THE dedication of the paving stone to Fred Luke VC at Lockerley last week gave me a wonderful opportunity to talk to relations and service personnel who knew him.

He was awarded the Victoria Cross, one of three in the action, for saving the guns of 37 Battery, Royal Artillery at the battle of Le Cateau on August 26, 1914.

Mr Luke was called out of the line to be presented his medal by King George V in the field near Bethune, France on December 1, 1914, the first that he knew about the award. On handing him the medal, the King told him to be careful not to lose the medal in the mud.

He went on to serve throughout the war but joined the RAF Regiment in 1941, serving until 1945. He was the oldest serving holder of the VC of the Royal Artillery until his death in 1983.

His grandson, Barry, now 57, remembers visiting his grandfather in Scotland. “He never spoke to us about his medal,” he said.

“We knew he went off to visit places with the army, but we never really knew anything about it. One day we were allowed into the front room where his medals were kept to see them – all he said was ‘this is my medal’ and that was it.”

“One day Victor comic had granddad on the front page, so I wrote to them and they sent me a ten shilling postal order, which was great. He never made a thing about it. Even though we had seen the photos, he was just our granddad.”

John Bearfoot, who commanded 37 Bty from 1979-81, remembers Mr Luke visiting the battery in Germany. “Because he had served in the RAF, they also regarded him as ‘their VC’ and gave him VIP treatment with a staff car to bring him to the barracks, something he hated.

“He presented prizes at the sports day and after the event he sat round with the gunners and spoke about his experiences.

“He was never happier than when he was with soldiers.”

Mike Watson, another 37 Battery veteran, remembers Mr Luke as “one of nature’s gentlemen, who mixed freely and charmingly with everyone, whether they were a general or a gunner”.

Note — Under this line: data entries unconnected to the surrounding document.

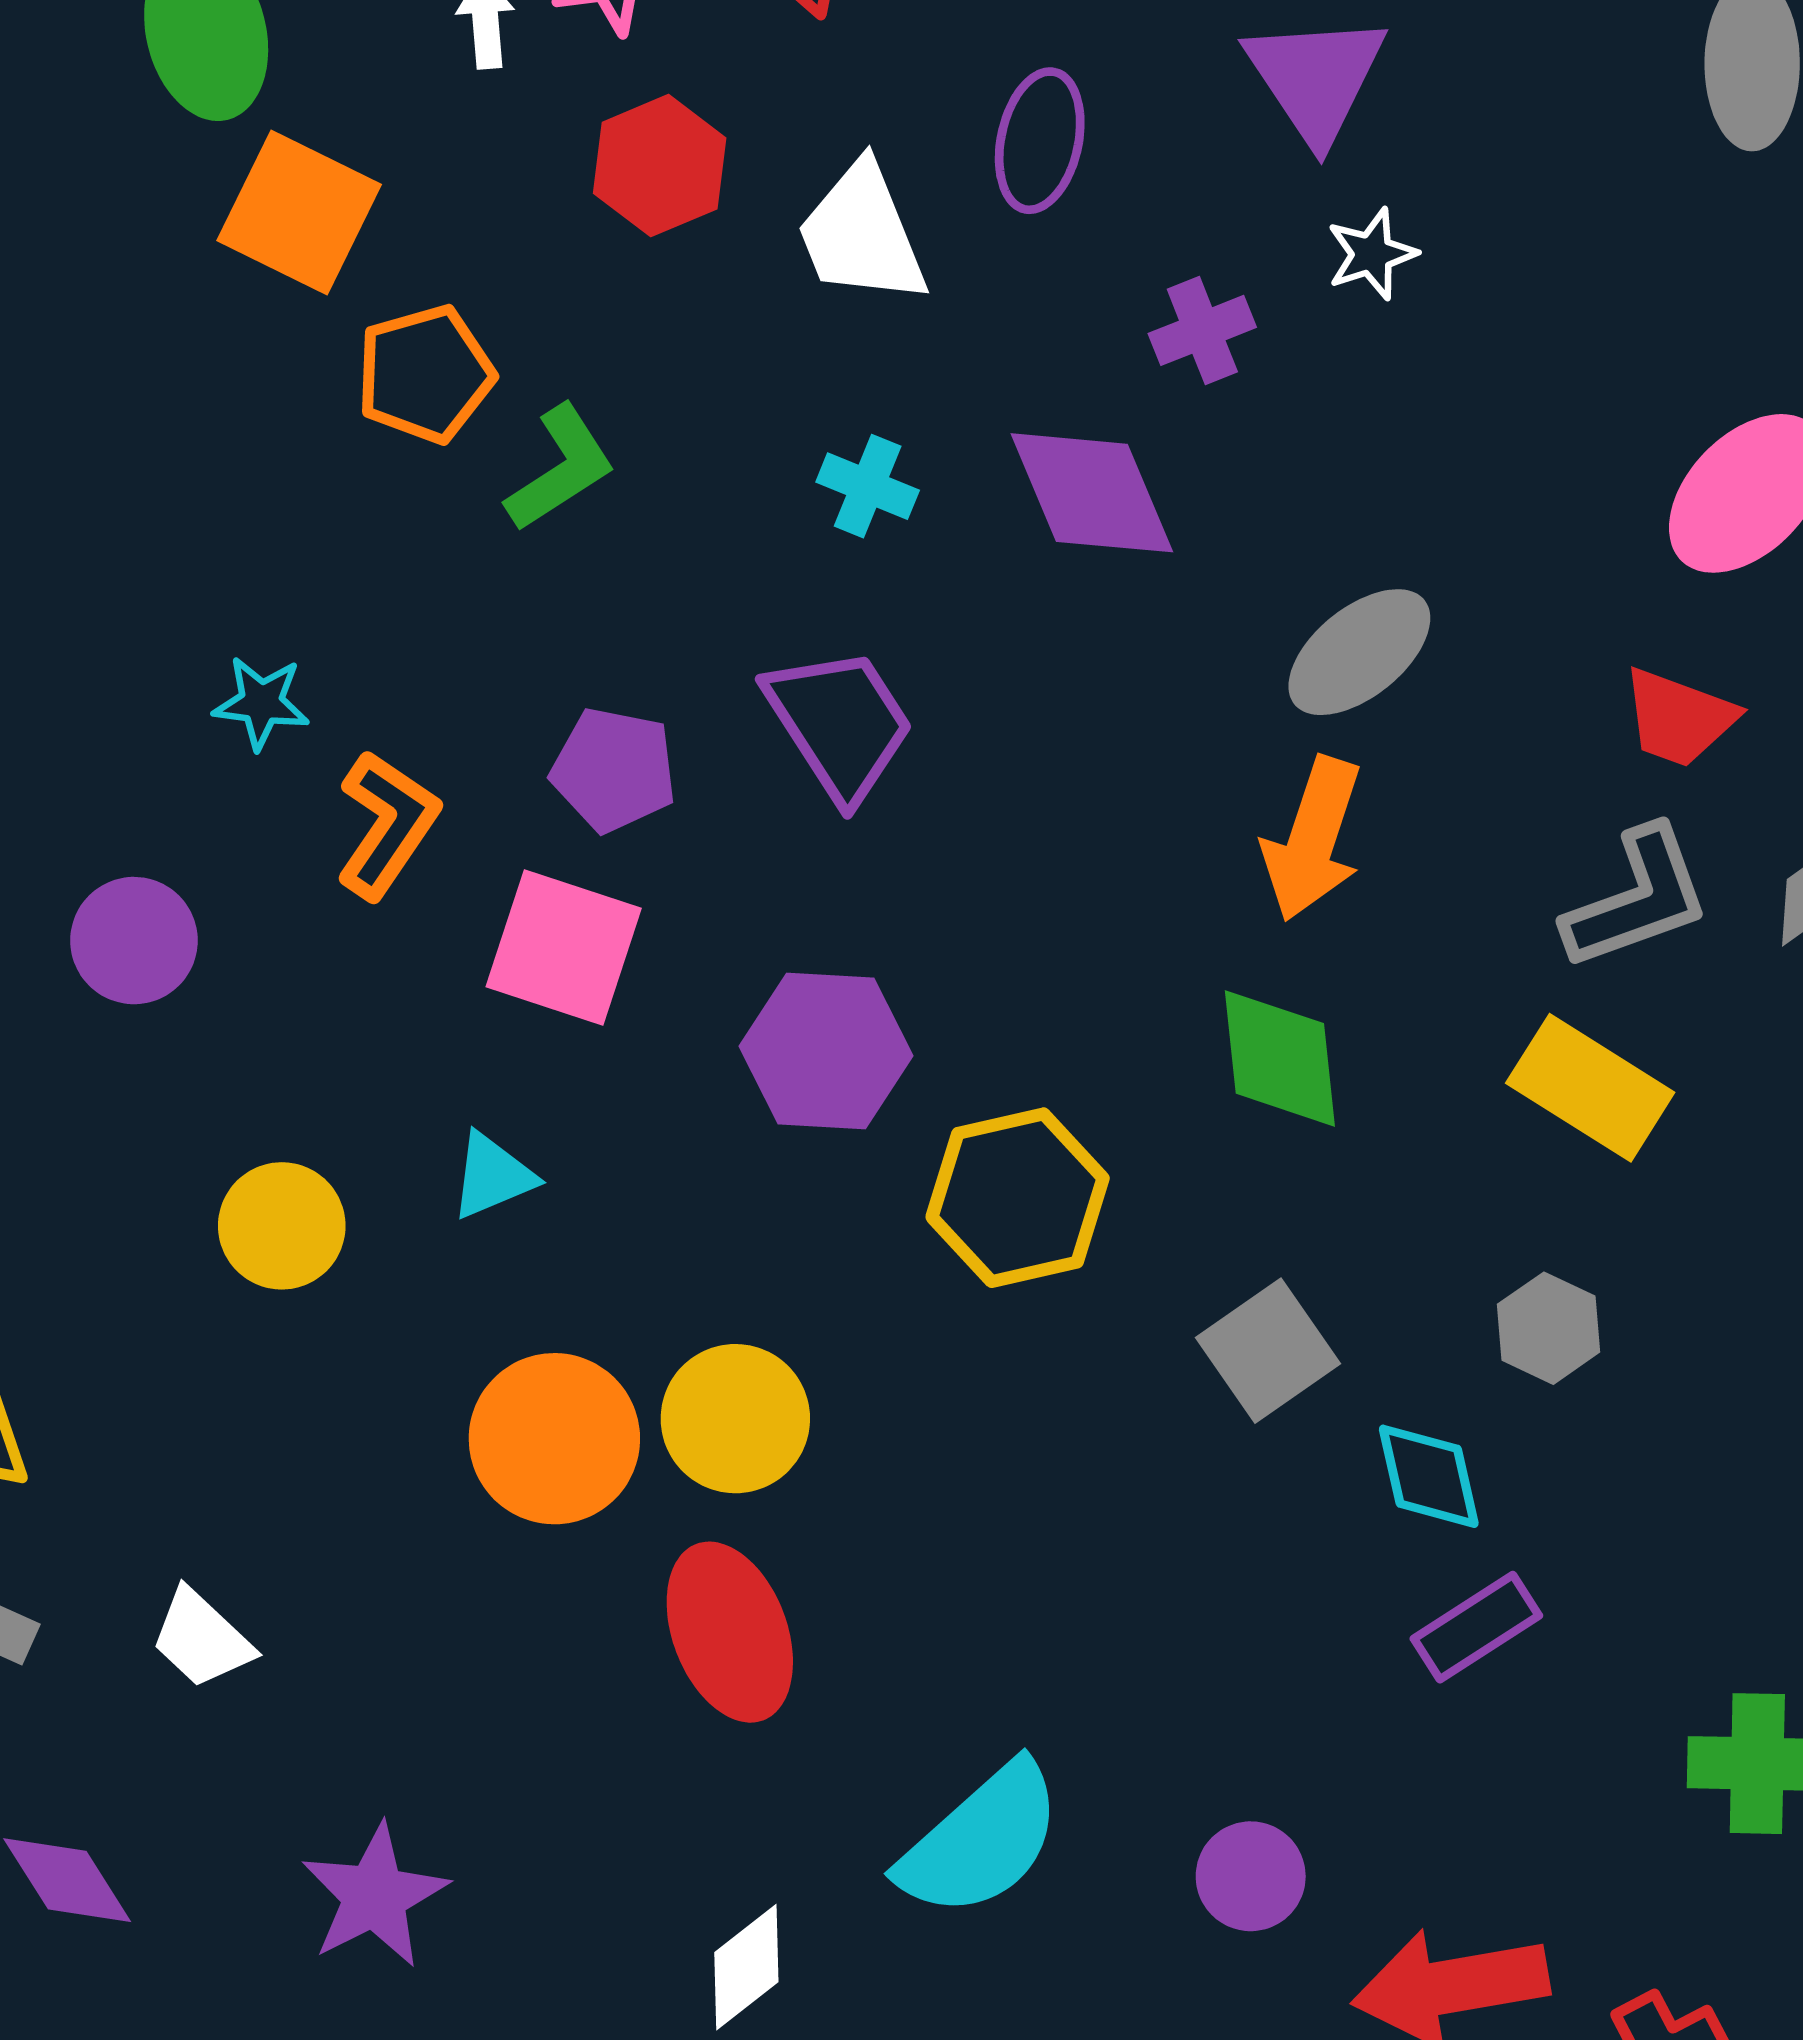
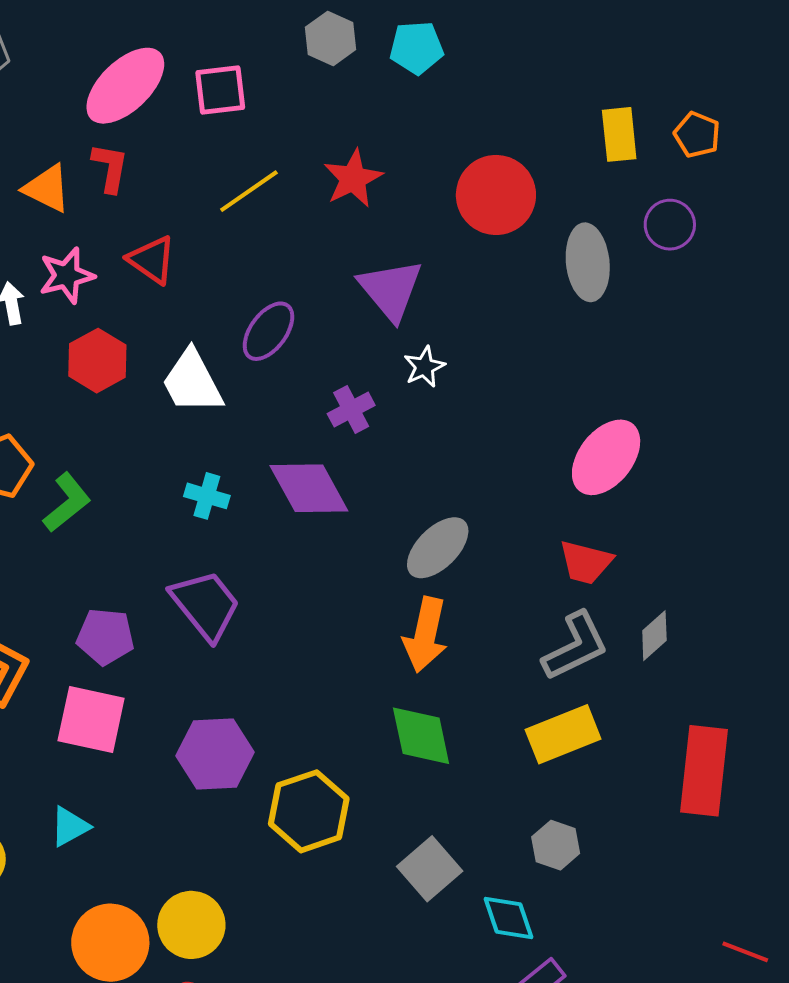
purple ellipse: (1040, 141) -> (268, 331), turned 30
yellow rectangle: (1590, 1088) -> (563, 734), turned -48

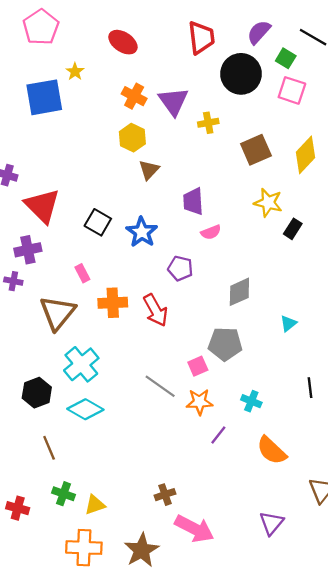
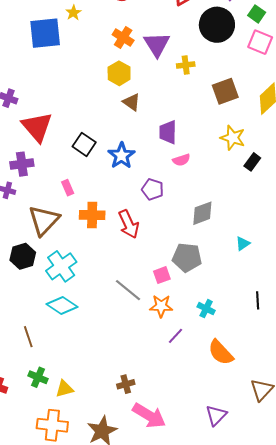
brown triangle: (149, 170) -> (132, 102), turned -42
black hexagon: (37, 393) -> (23, 256), moved

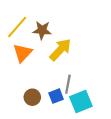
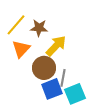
blue square: (56, 96) -> (52, 89), size x1.5
brown circle: (32, 97) -> (44, 68), moved, size x1.5

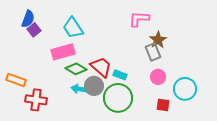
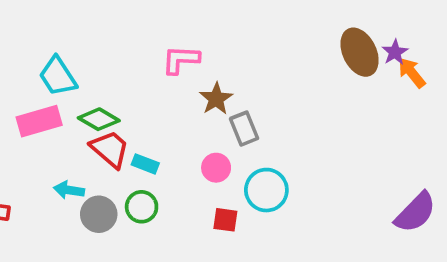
gray rectangle: (153, 52) -> (244, 129), moved
green diamond: (76, 69) -> (99, 119), moved
gray circle: (94, 86) -> (99, 214), moved
green circle: (118, 98) -> (142, 207), size x0.6

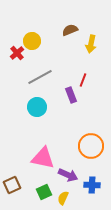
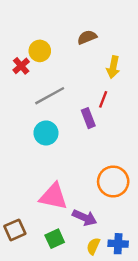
yellow arrow: (91, 44) -> (113, 67), moved
blue cross: (92, 185) -> (118, 244), moved
yellow semicircle: (63, 198) -> (93, 246), moved

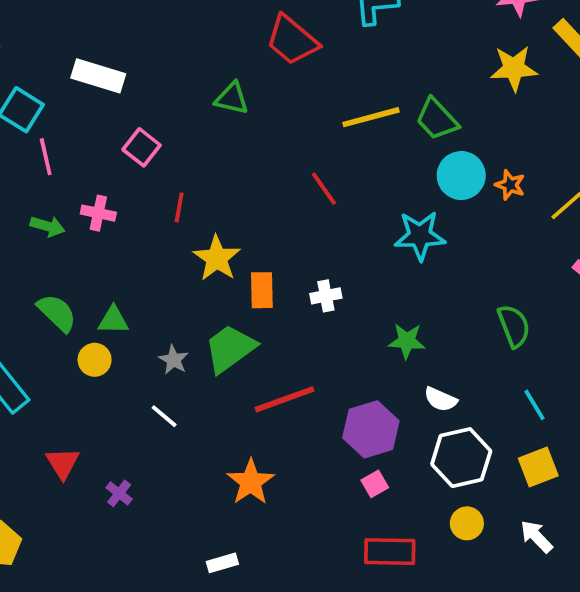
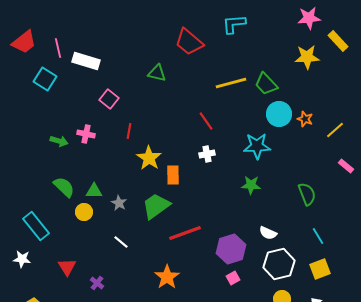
pink line: (46, 157) -> (58, 48), moved
white cross: (326, 296) -> (207, 154), moved
green star: (407, 341) -> (251, 185), moved
gray star: (174, 360) -> (119, 203), moved

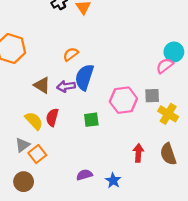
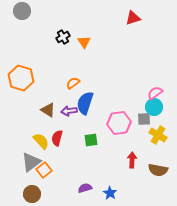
cyan circle: (174, 52) -> (154, 107), moved
gray triangle: (22, 145) -> (31, 162), size x1.5
red arrow: (138, 153) -> (132, 160), moved
brown semicircle: (168, 154) -> (158, 170), turned -60

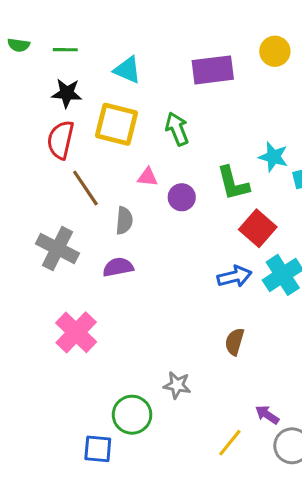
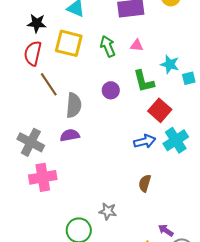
pink triangle: (148, 177) -> (137, 45), moved
gray semicircle: (124, 221) -> (74, 105), size x1.4
gray cross: (57, 249) -> (31, 142), moved
pink cross: (76, 332) -> (43, 177), turned 36

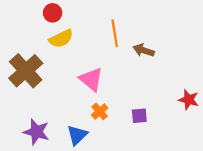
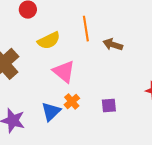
yellow semicircle: (61, 39) -> (49, 41), moved
blue triangle: (77, 135) -> (51, 112), moved

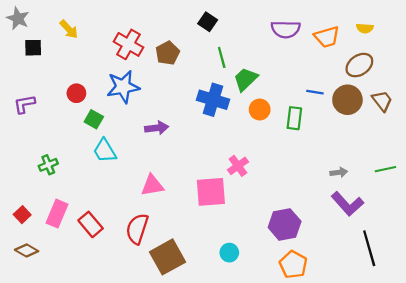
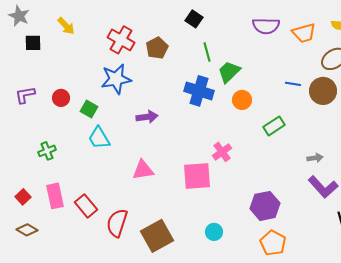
red circle: (76, 93) -> (61, 98), moved
green rectangle: (294, 118) -> (274, 126), moved, turned 50
pink rectangle: (57, 214) -> (55, 196), turned -35
red semicircle: (137, 229) -> (117, 223), moved

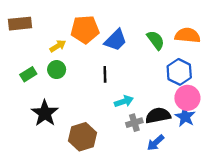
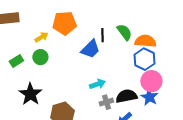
orange semicircle: (187, 35) -> (145, 41), moved
blue trapezoid: (116, 40) -> (90, 49), moved
black line: (105, 74) -> (102, 35), moved

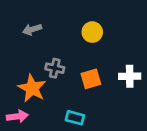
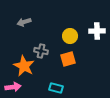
yellow circle: (92, 32) -> (70, 36), moved
white cross: (130, 76) -> (97, 31), moved

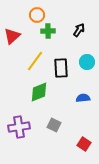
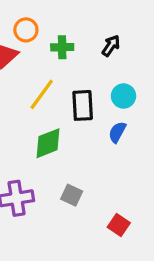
orange circle: (37, 15) -> (26, 30), moved
blue semicircle: (83, 98) -> (117, 132), moved, turned -56

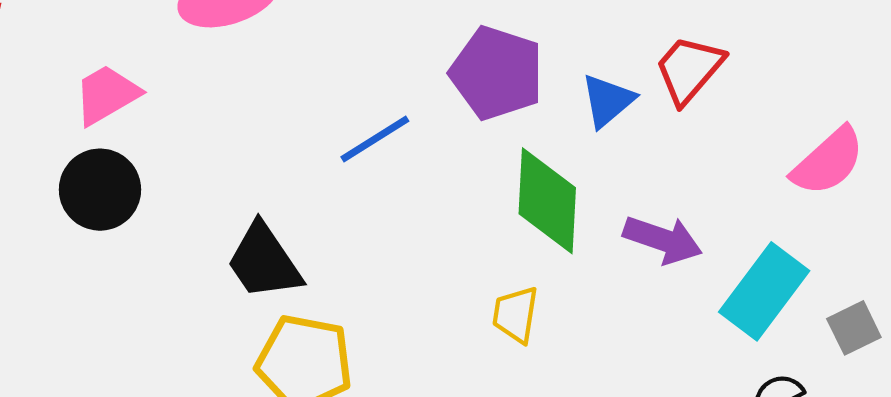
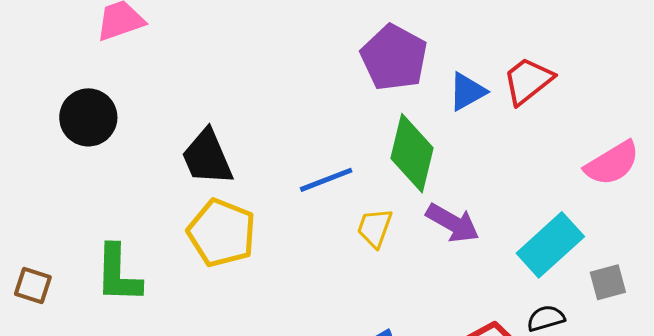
blue line: (375, 139) -> (326, 180), moved
black circle: (100, 190) -> (88, 117), moved
purple arrow: (663, 240) -> (453, 223), moved

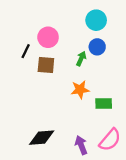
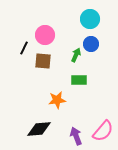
orange star: (80, 90) -> (57, 100), moved
green rectangle: (104, 104) -> (79, 80), moved

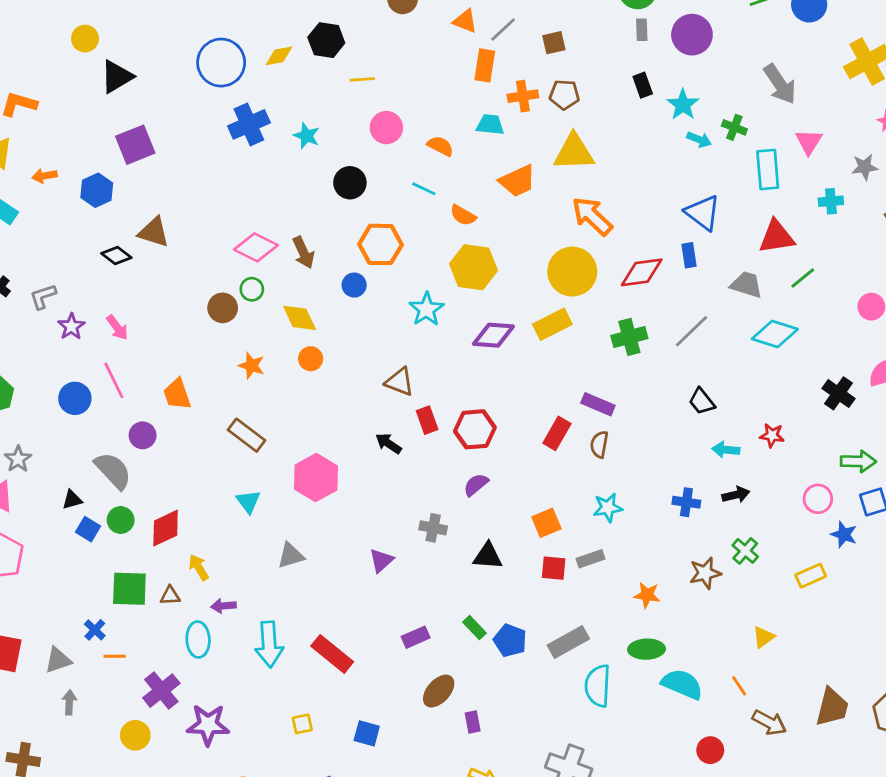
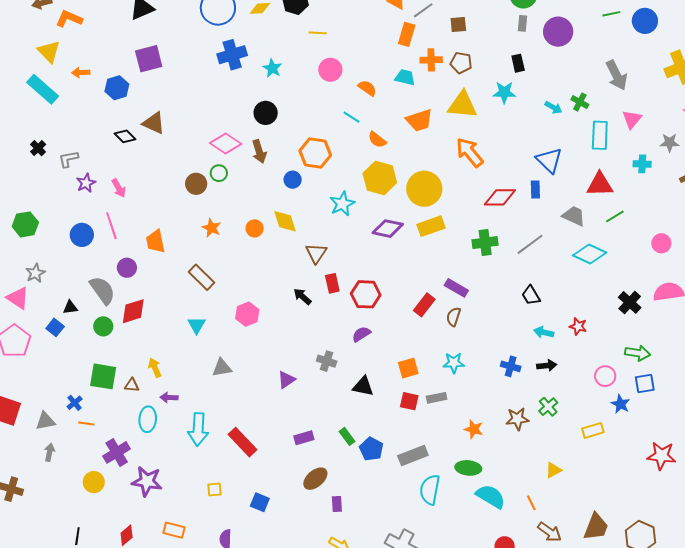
cyan star: (683, 105) -> (504, 92), moved, turned 30
black circle: (350, 183) -> (266, 113), moved
yellow circle: (572, 272) -> (424, 189), moved
yellow diamond: (300, 318) -> (285, 221), moved
brown triangle: (400, 382) -> (316, 253), turned 35
pink hexagon: (316, 478) -> (247, 314), size x0.7
red diamond: (166, 528) -> (133, 311), moved
blue square: (88, 529) -> (55, 327), moved

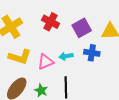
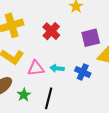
purple square: (82, 28) -> (91, 38), moved

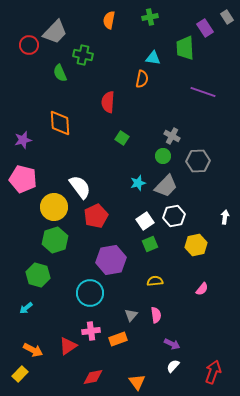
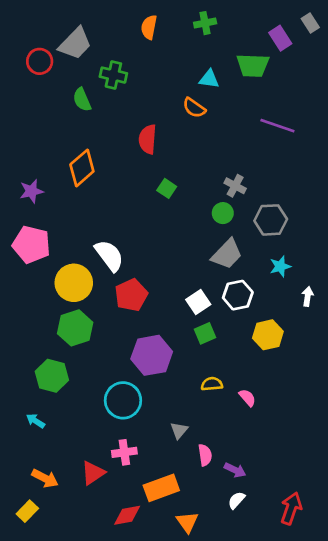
green trapezoid: (185, 48) -> (253, 65), turned -85
orange semicircle: (142, 79) -> (194, 108), turned 114
orange diamond: (60, 123) -> (82, 168), turned 52
cyan star: (138, 183) -> (280, 266), moved
pink semicircle: (202, 289) -> (247, 398), moved, turned -80
cyan arrow: (26, 308) -> (35, 421), turned 72
pink semicircle: (156, 315) -> (205, 455), moved
orange rectangle: (118, 339) -> (161, 488), moved, size x1.4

He said: “He regarded his VC as being awarded to himself on behalf of the Battery and flatly refused to take any advantage from it. Although entitled to first class travel he always went second class, saying ‘first is for officers’.”

It was fitting that the commemoration stone was unveiled by Sarah Houghton from Lockerley, who is 18, the same age as Mr Luke when he won the VC.

Lockerley can be proud of their famous son and the wonderful commemoration service that they gave him.